The chickpea filling was a bit more complicated due to it being based on a chickpea curry recipe handed down by my mum, but basically involved cooking lightly mashed tinned chickpeas and chopped potato in a variety of spices. I held back on the chilli to begin with, but then worried that it wasn’t spicy enough and added a load more towards the end. Oops.

To fill the pasties, I painstakingly rolled out the pastry, cut it into diamond shapes, brushed them with beaten egg, added a spoonful of filling to the middle then folded the diamonds over to create triangles. I then attached a strip of pastry to the bottom edge to make them look like hats, although as you can see from the pictures, some of these managed to unattach themselves from the triangles during baking. Tsk.

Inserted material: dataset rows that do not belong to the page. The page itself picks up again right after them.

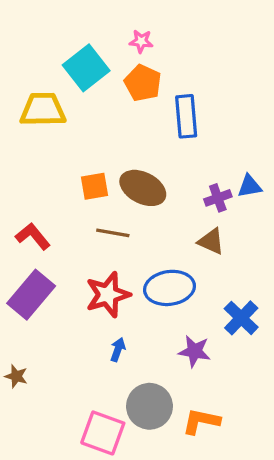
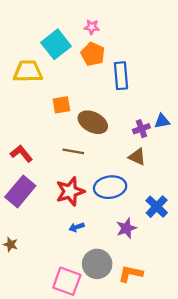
orange square: (94, 186) -> (61, 105), moved
blue arrow: (118, 350) -> (77, 227), turned -128
purple star: (195, 351) -> (126, 228), turned -30

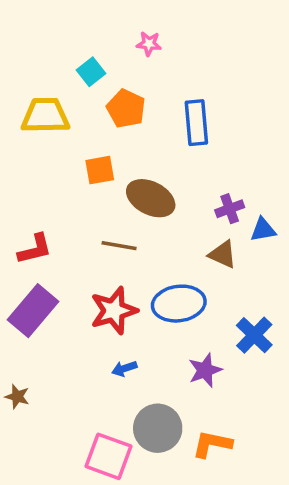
cyan square: (56, 44) -> (91, 72), size x0.6
orange pentagon: (93, 54) -> (126, 109), moved
blue triangle: (162, 121) -> (263, 230), moved
red L-shape: (21, 154) -> (35, 249), turned 115

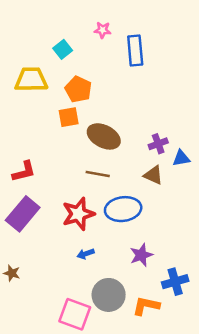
orange pentagon: (126, 109) -> (78, 89), moved
blue rectangle: (196, 123) -> (135, 51), moved
brown line: (119, 246) -> (98, 174), moved
blue cross: (254, 335) -> (175, 282), moved, turned 30

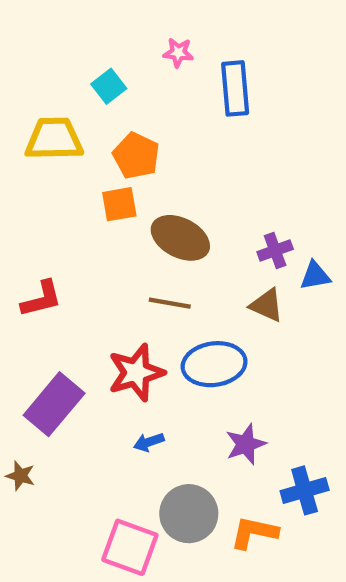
purple rectangle: (23, 214) -> (54, 404), moved

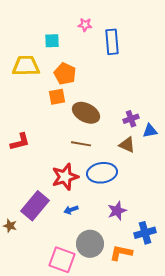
cyan square: (109, 86) -> (52, 41), turned 35
purple rectangle: (54, 404) -> (35, 206), moved

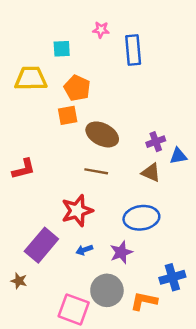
blue ellipse: (102, 173) -> (141, 218), moved
purple star: (117, 211) -> (121, 252), moved
brown star: (10, 226) -> (19, 281), moved

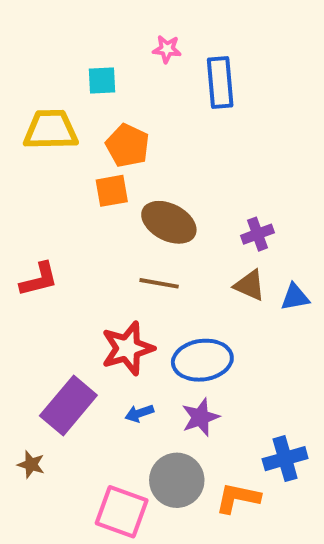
blue triangle: (178, 156) -> (295, 297), moved
blue ellipse: (141, 218) -> (202, 360), moved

Witches' hatsThe main issue I had, though, was the pasties opening up in the oven. This wasn’t a huge issue for the chickpea pasties, as the filling was quite dry, but the cheese filling melted and seeped onto the baking tray, resulting in a couple of pasties not having any filling at all! Not all of them were lost, though, which was a relief! I probably didn’t seal the edges quite as well as I should, which is certainly a lesson learnt.

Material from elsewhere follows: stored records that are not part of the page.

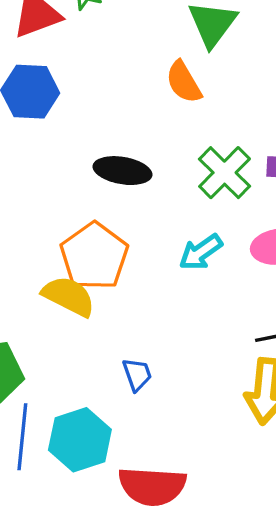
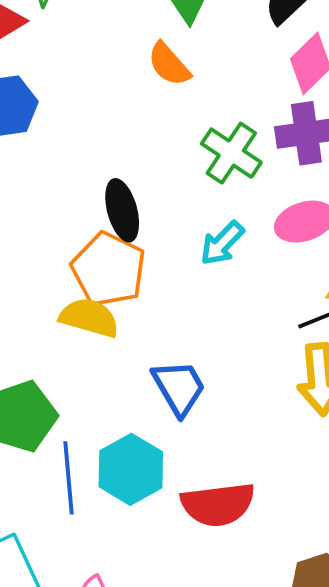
black ellipse: (123, 171) -> (122, 210), moved, turned 76
blue trapezoid: (137, 374) -> (179, 388), size x1.6

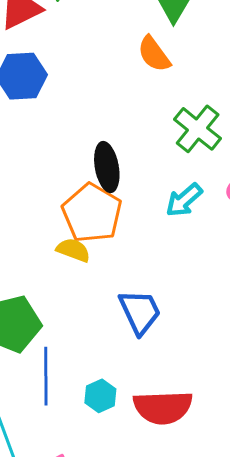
yellow semicircle: (89, 318) -> (73, 250), size x0.7
cyan hexagon: (131, 469) -> (100, 396), moved, size x0.6

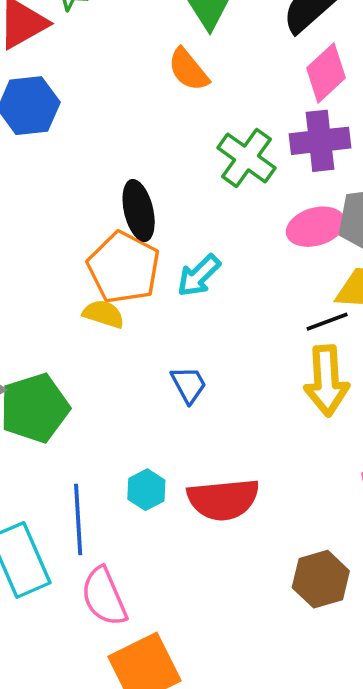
cyan arrow: (184, 200) -> (199, 276), moved
blue trapezoid: (140, 312) -> (189, 385), size x0.7
blue line: (46, 376) -> (78, 519), moved

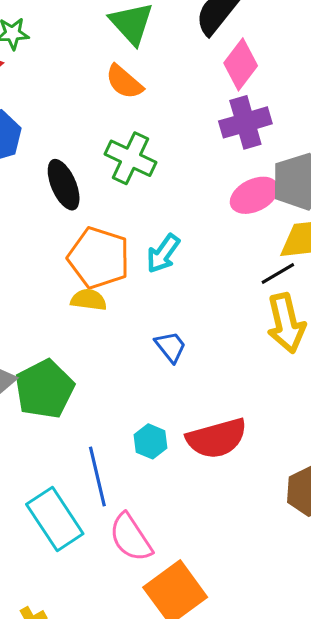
green cross: (246, 158) -> (130, 158), moved
black ellipse: (139, 211) -> (64, 185), moved

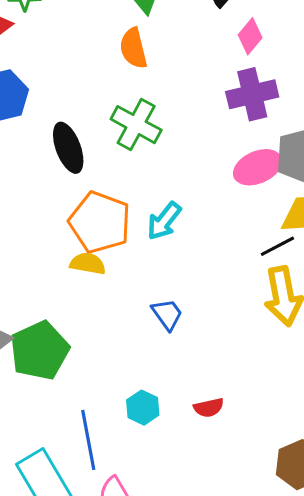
pink diamond: (241, 64) -> (250, 36), size x0.7
orange semicircle: (124, 82) -> (133, 48), turned 33
red semicircle: (217, 438) -> (209, 408), size x0.5

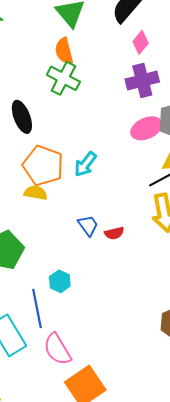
green cross: (136, 125) -> (63, 78), moved
cyan hexagon: (143, 408) -> (60, 281), moved
red semicircle: (209, 408) -> (114, 233), moved

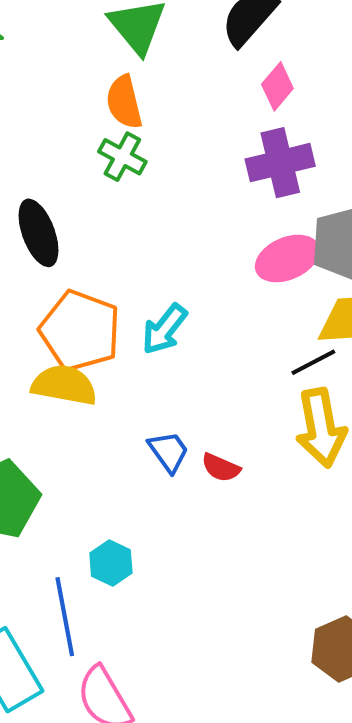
green cross: (63, 78) -> (122, 157), size x0.7
yellow semicircle: (36, 193) -> (64, 385), size x1.4
red semicircle: (114, 233) -> (221, 468), turned 36

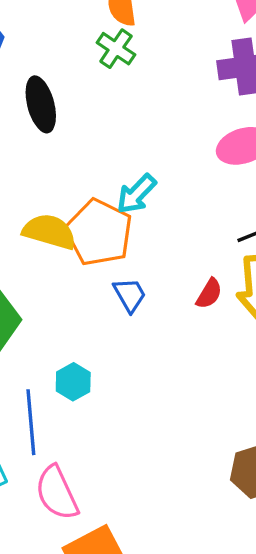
orange pentagon: (80, 331) -> (99, 233), moved
red semicircle: (221, 468) -> (209, 294), moved, turned -88

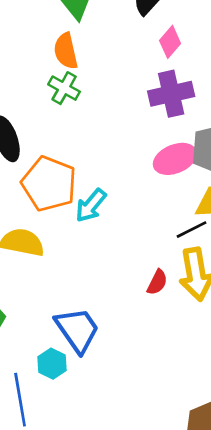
orange pentagon: (99, 233) -> (49, 184), moved
blue trapezoid: (130, 295) -> (77, 330), moved, size x1.6

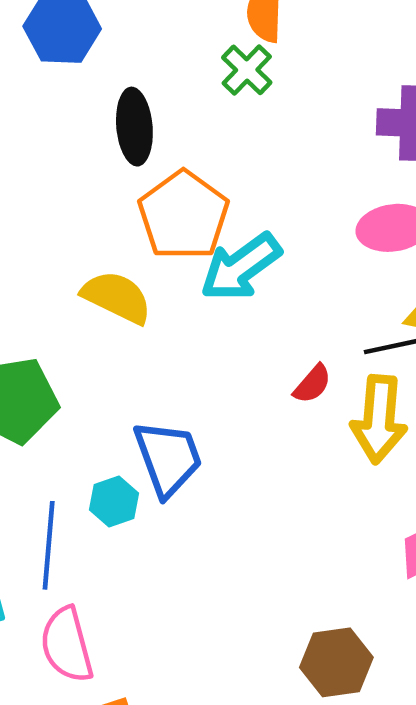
cyan arrow: (91, 206) -> (241, 267), size x1.4
red semicircle: (157, 282) -> (312, 384), moved

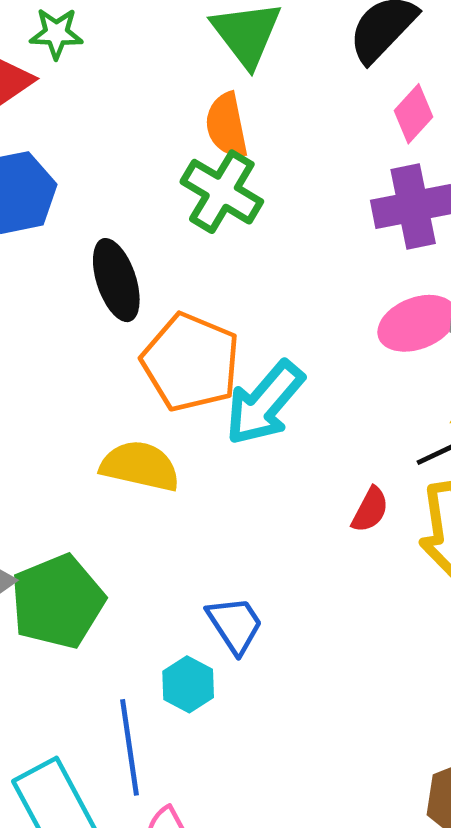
green cross: (247, 70) -> (222, 192), size x1.4
blue trapezoid: (168, 458) -> (235, 625), size x0.7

Overall, the pasties turned out well and sold out remarkably quickly at the sale. If I ever make these again, I might try some different fillings, but they were delicious enough as they were!

The recipe

Based on this BBC Good Food recipe for wizards’ hats. Follow the method for the pastry and baking (double the quantities if you want to make two types of pasties), and see below for my filling recipes:

Cheese and onion

  • 100g grated mature cheddar
  • 1 onion, chopped
  • butter, for frying
  • 2 tbsp milk
  • Salt and pepper, to season
  1. Melt the butter in a frying pan and slowly cook the onions over a low heat until soft (about 15-20 mins).
  2. In a bowl, mix the onions with the cheddar, milk and seasoning.

Chickpea and potato

  • 1 x 400g tin cooked chickpeas, drained and rinsed
  • 150g potato, peeled and chopped into small chunks
  • Half a small onion, finely chopped
  • 1 tbsp sunflower oil
  • 0.5 tsp cumin seeds
  • 0.5 tsp black mustard seeds
  • 0.5 tsp green chilli, finely chopped
  • 1 tsp salt
  • 1 garlic clove, finely chopped
  • 1 tbsp grated ginger
  • 0.5 tsp red chilli powder
  • 0.5 tsp turmeric
  • 1 tsp ground cumin
  • 1 tsp garam masala
  • handful of chopped coriander
  1. Lightly mash the chickpeas in a bowl with a potato masher or fork.
  2. In a frying pan, heat the oil and add the mustard and cumin seeds. Fry over a medium heat until you hear the mustard seeds start to pop. Add the onion and cook for 5 minutes.
  3. Add the green chilli, garlic, ginger, red chilli powder, turmeric and salt, and cook for 3 minutes more. Stir in the chickpeas and potato, and cook until the potatoes are soft.
  4. Add the ground cumin, garam masala and coriander, stir and turn off the heat to let the filling cool.